Thursday, 2 May 2013

The hand that forced us

Our generation still faces slavery as much as those passed did. Nowerdays we are enslaved in terms of who we are, who we are allowed to be. You will find many of our youth me included being afraid to face who they realy are, what their inner goals are because of fear that society will not accept the abnormalities we host, yes we have become slaves to the norm. Shackled by expectations of others.

I recently just took it apon myself to do every morning that which makes me happy, I started of with watching a bit of fashion tv in the morning laugh out loud on few occasion, from then I went to driving school and when I got to work I made myself a cup of tea. Now I compare how I feel in the morning with how I feel by the end of the day when I spend it pleasing the needs of the company. The morning far super exceeds my days.

What I am trying to illustrate here is that most of us young people spend our time fulfilling the dreams of 45 -what ever age year old men and women. When we know very well that what we are doing is not inline with what we truly want to be doing. We spend our lives fulfilling societies norm because well that's just what society is used to.

In some cases society will continually puts down YOUR dreams and disguise it as good advise. They will compare you and weigh you and ridicule your dreaming. This is unfortunately the truth about who we are, we are society ourselves.

William lynch a well known slavery pioneer during 1712 said "in my bag I have a fool proof method of controlling black slaves" he went on to say "keep the body, take the mind! In other words break the will to resist"

This to me sounds exactly like the same workings of today, we are still kept slaves by fear, distrust and envy. Just as there were different types of slaves and the levels differed so it is today.

When Willie Lynch spoke he put a life span of at least 300 years to his plan, at least.

In my mind it is not so much about the color of slave but so much about an enslaved soul, today churches enslave us, education institutions groom enslaved minds, our places of work enslave us. We are a generation that grows up dependent on others views (our masters)
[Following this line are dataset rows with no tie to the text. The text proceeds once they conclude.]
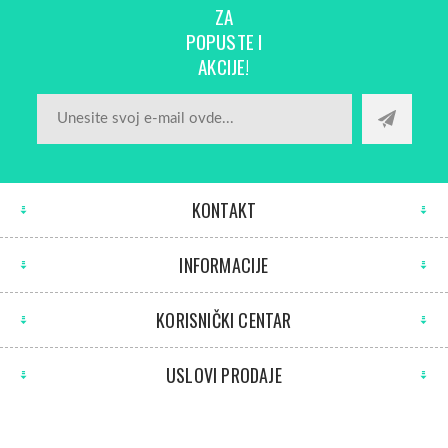
ZA
POPUSTE I
AKCIJE!
KONTAKT
INFORMACIJE
KORISNIČKI CENTAR
USLOVI PRODAJE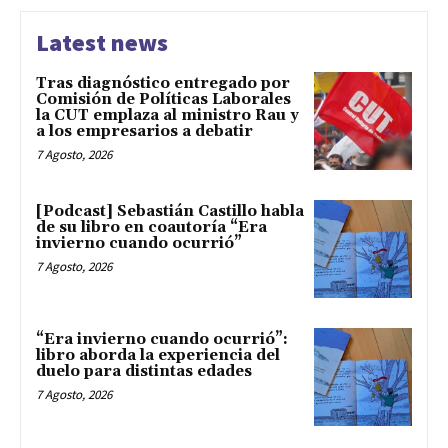
Latest news
Tras diagnóstico entregado por
Comisión de Políticas Laborales
la CUT emplaza al ministro Rau y
a los empresarios a debatir
7 Agosto, 2026
[Podcast] Sebastián Castillo habla
de su libro en coautoría “Era
invierno cuando ocurrió”
7 Agosto, 2026
“Era invierno cuando ocurrió”:
libro aborda la experiencia del
duelo para distintas edades
7 Agosto, 2026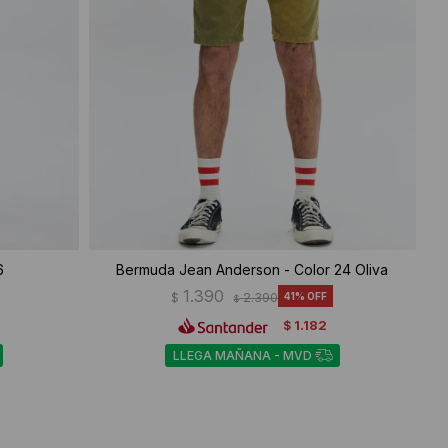
6
Bermuda Jean Anderson - Color 24 Oliva
1.390
$
2.390
41
$
1.182
$
LLEGA MAÑANA - MVD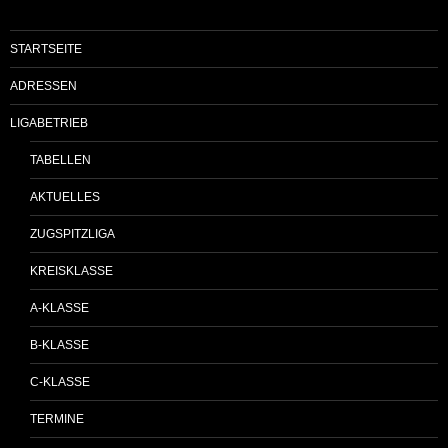
STARTSEITE
ADRESSEN
LIGABETRIEB
TABELLEN
AKTUELLES
ZUGSPITZLIGA
KREISKLASSE
A-KLASSE
B-KLASSE
C-KLASSE
TERMINE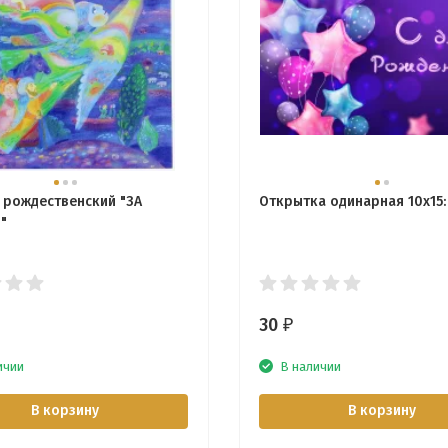
 рождественский "ЗА
Открытка одинарная 10x15
"
30
₽
ичии
В наличии
В корзину
В корзину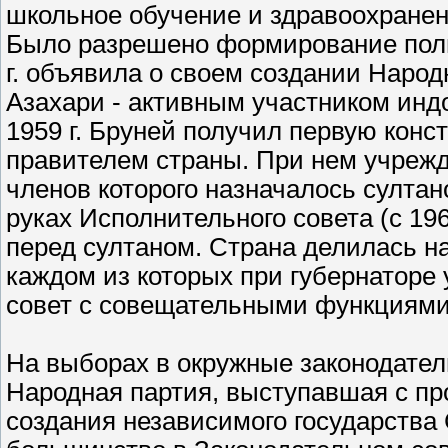
школьное обучение и здравоохранен
Было разрешено формирование поли
г. объявила о своем создании Наро
Азахари - активным участником инд
1959 г. Бруней получил первую кон
правителем страны. При нем учрежд
членов которого назначалось султа
руках Исполнительного совета (с 196
перед султаном. Страна делилась н
каждом из которых при губернаторе
совет с совещательными функциями
На выборах в окружные законодатель
Народная партия, выступавшая с п
создания независимого государства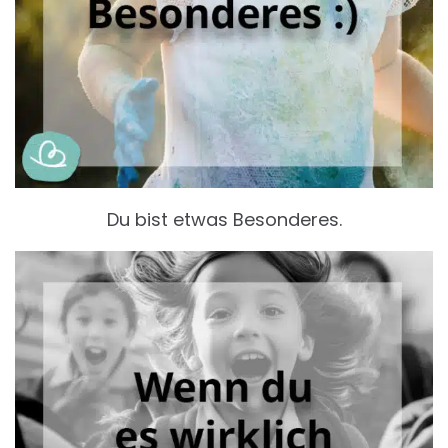
Du bist etwas Besonderes.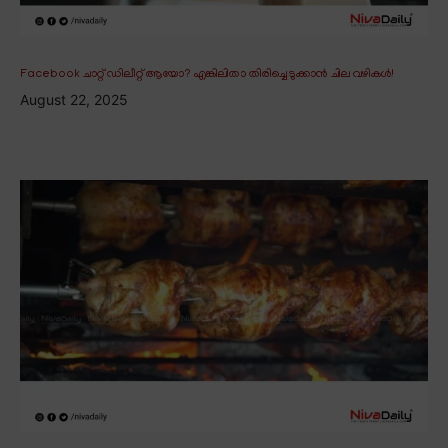
Facebook ചാറ്റ് ഡിലീറ്റ് ആയോ? എങ്കിലിതാ തിരിച്ചെടുക്കാൻ ചില വഴികൾ!
August 22, 2025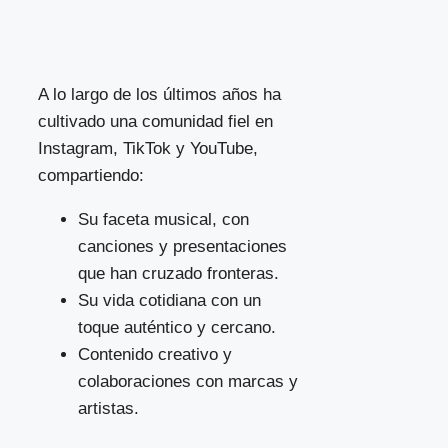
A lo largo de los últimos años ha
cultivado una comunidad fiel en
Instagram, TikTok y YouTube,
compartiendo:
Su faceta musical, con
canciones y presentaciones
que han cruzado fronteras.
Su vida cotidiana con un
toque auténtico y cercano.
Contenido creativo y
colaboraciones con marcas y
artistas.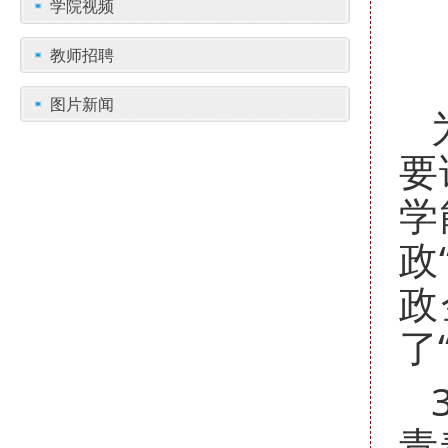
学院视频
教师招聘
图片新闻
要
学
政
政
了
青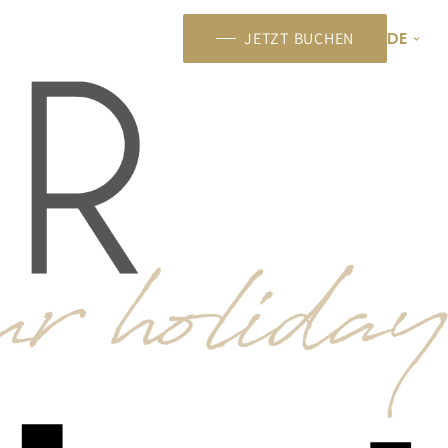
DE
JETZT BUCHEN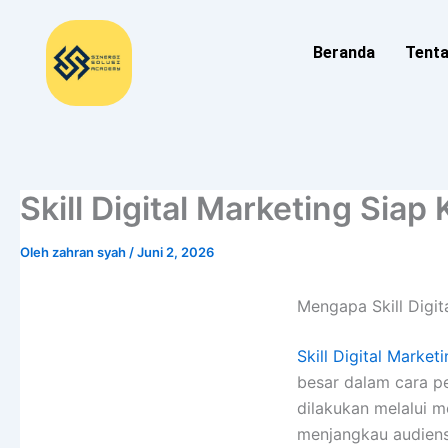
Lewati
ke
Beranda
Tent
konten
Skill Digital Marketing Siap 
Oleh
zahran syah
/
Juni 2, 2026
Mengapa Skill Digit
Skill Digital Market
besar dalam cara pe
dilakukan melalui m
menjangkau audiens 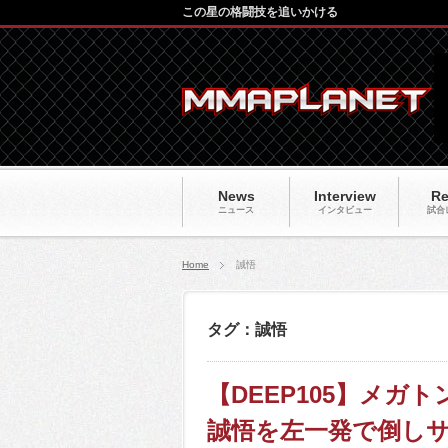
この星の格闘技を追いかける
News
Interview
Re
ニュース
インタビュー
試合
Home
誠悟
タグ：誠悟
【DEEP105】メガ
誠悟を左一発で倒し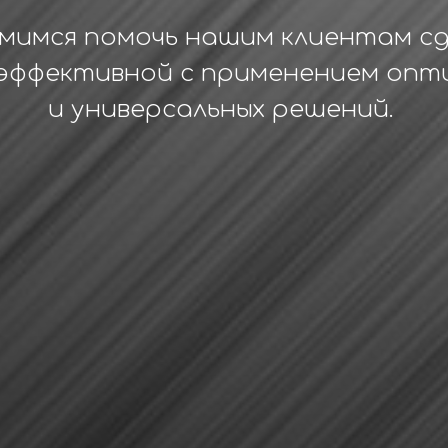
мимся помочь нашим клиентам сд
эффективной с применением опт
и универсальных решений.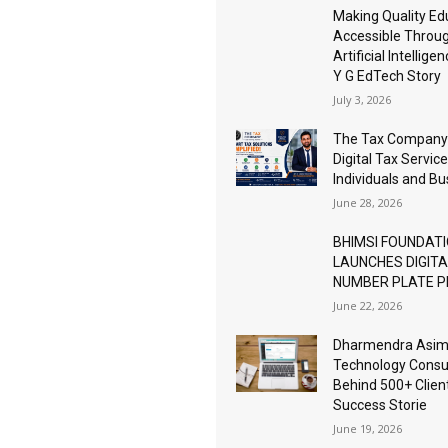
Making Quality Ed
Accessible Throu
Artificial Intellige
Y G EdTech Story
July 3, 2026
The Tax Company
Digital Tax Service
Individuals and B
June 28, 2026
BHIMSI FOUNDAT
LAUNCHES DIGIT
NUMBER PLATE 
June 22, 2026
Dharmendra Asimi
Technology Consu
Behind 500+ Clien
Success Storie
June 19, 2026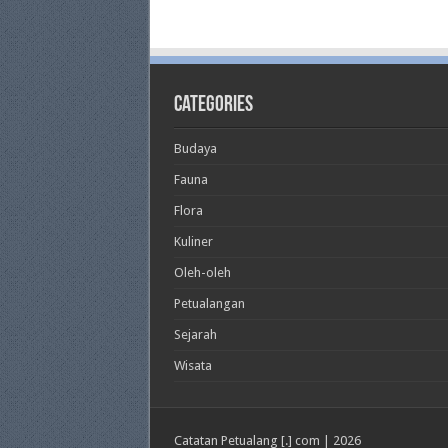
Categories
Budaya
Fauna
Flora
Kuliner
Oleh-oleh
Petualangan
Sejarah
Wisata
Catatan Petualang [.] com | 2026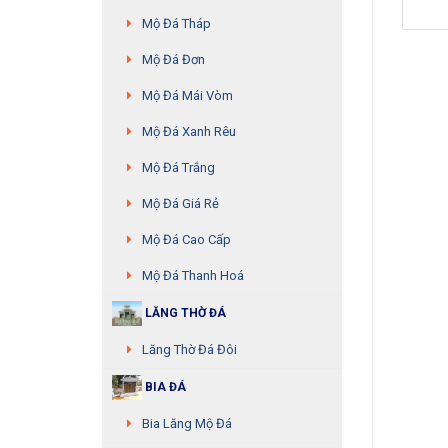
Mộ Đá Tháp
Mộ Đá Đơn
Mộ Đá Mái Vòm
Mộ Đá Xanh Rêu
Mộ Đá Trắng
Mộ Đá Giá Rẻ
Mộ Đá Cao Cấp
Mộ Đá Thanh Hoá
LĂNG THỜ ĐÁ
Lăng Thờ Đá Đôi
BIA ĐÁ
Bia Lăng Mộ Đá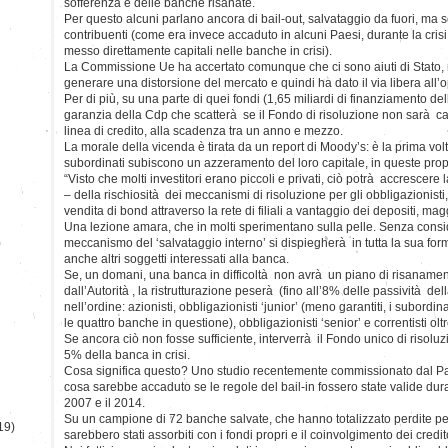
sofferenza e delle banche risanate.
Per questo alcuni parlano ancora di bail-out, salvataggio da fuori, ma se
contribuenti (come era invece accaduto in alcuni Paesi, durante la cris
messo direttamente capitali nelle banche in crisi).
La Commissione Ue ha accertato comunque che ci sono aiuti di Stato, 
generare una distorsione del mercato e quindi ha dato il via libera all’
Per di più, su una parte di quei fondi (1,65 miliardi di finanziamento d
garanzia della Cdp che scatterà se il Fondo di risoluzione non sarà c
linea di credito, alla scadenza tra un anno e mezzo.
La morale della vicenda è tirata da un report di Moody’s: è la prima volt
subordinati subiscono un azzeramento del loro capitale, in queste propor
“Visto che molti investitori erano piccoli e privati, ciò potrà accrescere 
– della rischiosità dei meccanismi di risoluzione per gli obbligazionisti,
vendita di bond attraverso la rete di filiali a vantaggio dei depositi, mag
Una lezione amara, che in molti sperimentano sulla pelle. Senza consid
)
meccanismo del ‘salvataggio interno’ si dispiegherà in tutta la sua f
anche altri soggetti interessati alla banca.
Se, un domani, una banca in difficoltà non avrà un piano di risaname
dall’Autorità , la ristrutturazione peserà (fino all’8% delle passività de
nell’ordine: azionisti, obbligazionisti ‘junior’ (meno garantiti, i subord
le quattro banche in questione), obbligazionisti ‘senior’ e correntisti ol
Se ancora ciò non fosse sufficiente, interverrà il Fondo unico di risol
5% della banca in crisi.
Cosa significa questo? Uno studio recentemente commissionato dal P
cosa sarebbe accaduto se le regole del bail-in fossero state valide durant
2007 e il 2014.
Su un campione di 72 banche salvate, che hanno totalizzato perdite per
19)
sarebbero stati assorbiti con i fondi propri e il coinvolgimento dei credito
Today I decided to go to the mirror and faced my master, her exterior was grim and full of anger yet inside so vulnerable and afraid that actually I could break free that actually I can make it. Today I take my freedom, I let the voice of society go. In doing so I bear the price of responsibility for my own self.

It is with a shame that this youth enslaves it self with the choice of freedom dripping of of their fingers, while we stare at our masters as they smile and hang us of willow trees with the promise of security and shade.


Tuesday, 23 April 2013

Bush Baby Favs


My Bush Baby Favorites - Uniquely stylish !

1- Black studded bag (Woolworths)
2- izimbadada (shoes) (Durban beach front)
3- Double buckle belt (Legit)
4- Red headscarf (Ushaka Marine)
5- Maybelline New York lipstick ( Coral Pearl )
6- Yardley Lipgloss (Carlifonia Kiss)
7- Me! lol



Tuesday, 16 April 2013

Love, Art, Freedom


A Perfect world, a perfect me.

Love- Art - Freedom ( Me in 3 Words)

Many times I find myself reflecting a lot on who I am, what I am here for and what is it that I really would like out of life. All the time I’m proud to say the answer is always the same. I want love, freedom and art in my life.  
Briefly about myself, I am one of those seemingly shy people, not out of shyness per say but it takes a while for me to warm up to people, I like to analyse people first before I let them into my life. It gives me a sense of control. I love music more especially hip hop and the tranquil and distant sounds of jazz. 
Growing up I wanted to be a range of things, from fashion designer to vet, to choreographer to a business woman mainly focusing in tourism industry to a jewellery designer a fashion photographer as well as a magazine editor. (Whew!) Funny enough, I still want to achieve all this. (Except being a vet)
Right now I work in a quiet office my job dwindling between admin and office manager (and whatever else I can handle) I would love to wake up one day, stretch my arm and greet the warmth of the sun, kiss my lover good morning, put my slippers on, and go make breakfast for I and my lover and head on over to the study/ office downstairs and turn on the Mac and review the pics I shot at an editorial yesterday. I want to wake up to my love, my freedom and art. If each day could promise me that, that will be my perfect world.
The biggest stumbling block to mankind is themselves, the perceptions we form, the expectations we impose on ourselves, and the perceived expectations of others from us when they have not said anything at all. What does it take for one to grasp fully to whom they are and what they stand for?
As I am in pursuit of my freedom, with the help of my love whom has been with me at low times I hope to find a greater love and find the missing art in my life.